- Instructions to follow -
Give all of the listing again word for word, with images excluded.

- Input data -
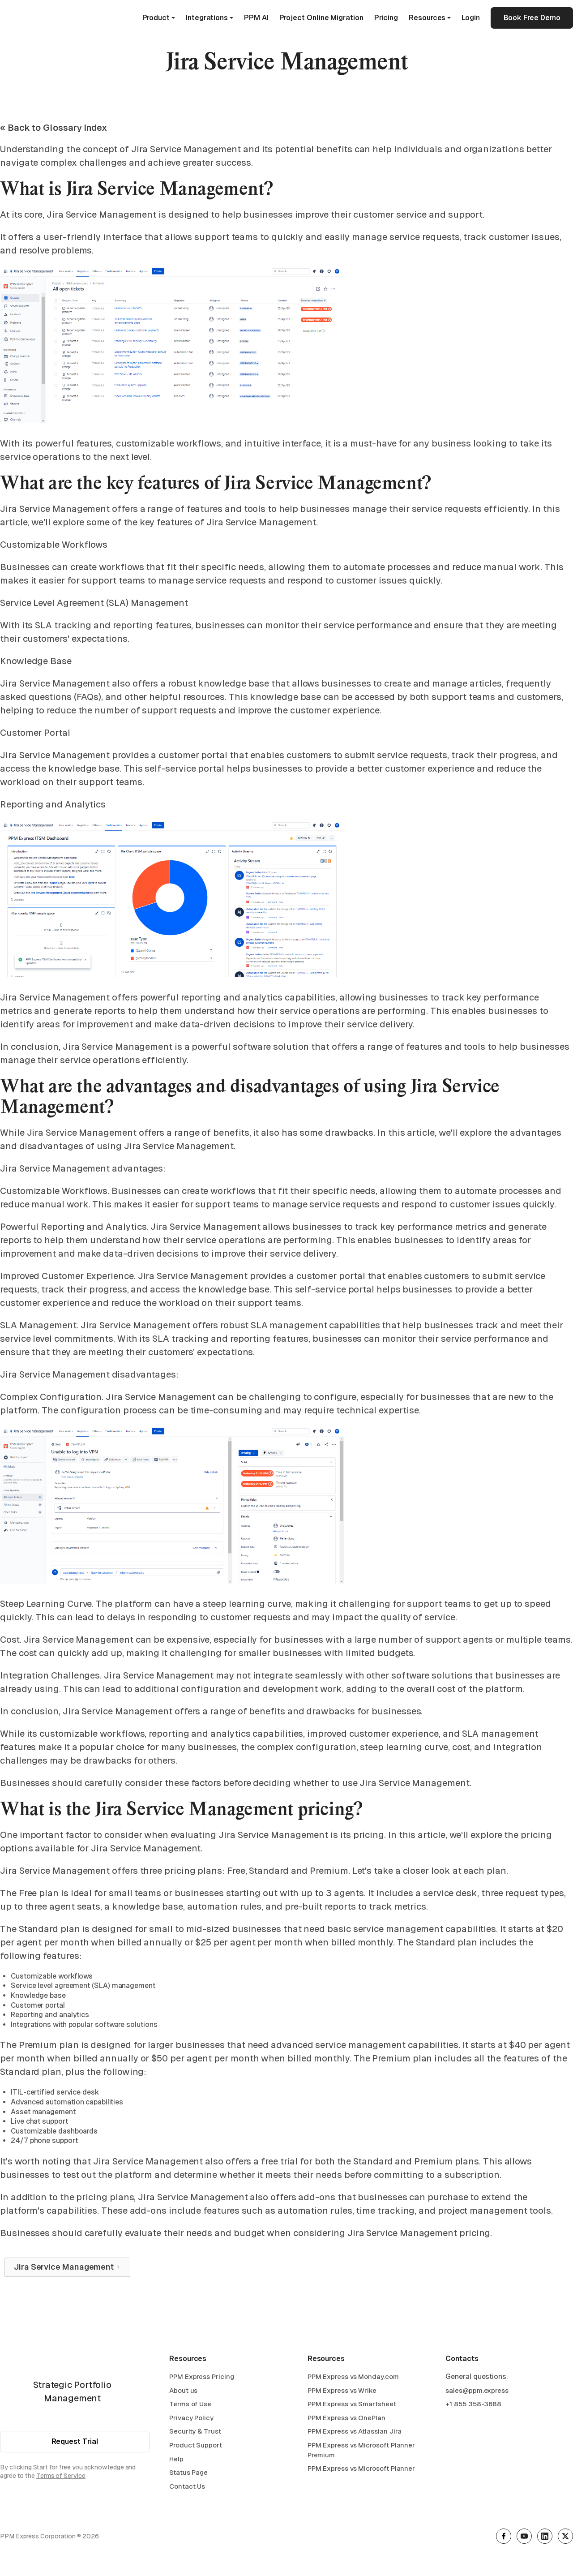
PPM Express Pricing (201, 2377)
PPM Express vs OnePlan (346, 2418)
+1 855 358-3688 (473, 2405)
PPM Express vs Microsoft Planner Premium (361, 2451)
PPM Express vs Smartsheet (352, 2405)
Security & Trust (195, 2432)
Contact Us (187, 2487)
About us (183, 2391)
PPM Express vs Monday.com (353, 2377)
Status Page (188, 2473)
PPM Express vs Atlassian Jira (355, 2432)
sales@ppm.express (477, 2391)
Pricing (386, 17)
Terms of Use (190, 2405)
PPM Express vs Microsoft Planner (361, 2469)
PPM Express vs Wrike (342, 2391)
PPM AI (256, 17)
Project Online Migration (321, 17)
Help (176, 2460)
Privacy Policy (191, 2418)
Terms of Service (61, 2476)
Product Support (195, 2446)
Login (471, 17)
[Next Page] (67, 2267)
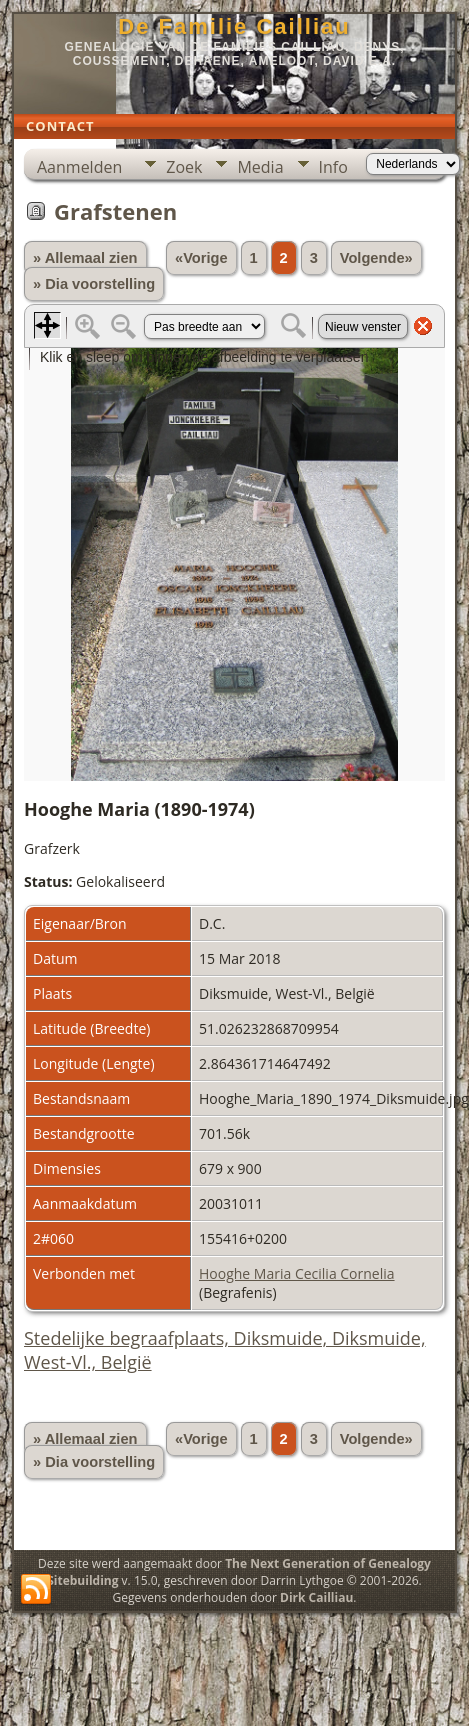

- Solution below -
PPM Express Pricing (201, 2377)
PPM Express vs OnePlan (346, 2418)
+1 855 358-3688 (473, 2405)
PPM Express vs Microsoft Planner Premium (361, 2451)
PPM Express vs Smartsheet (352, 2405)
Security & Trust (195, 2432)
Contact Us (187, 2487)
About us (183, 2391)
PPM Express vs Monday.com (353, 2377)
Status Page (188, 2473)
PPM Express vs Atlassian Jira (355, 2432)
sales@ppm.express (477, 2391)
Pricing (386, 17)
Terms of Use (190, 2405)
PPM Express vs Microsoft Planner (361, 2469)
PPM Express vs Wrike (342, 2391)
PPM AI (256, 17)
Project Online Migration (321, 17)
Help (176, 2460)
Privacy Policy (191, 2418)
Terms of Service (61, 2476)
Product Support (195, 2446)
Login (471, 17)
[Next Page] (67, 2267)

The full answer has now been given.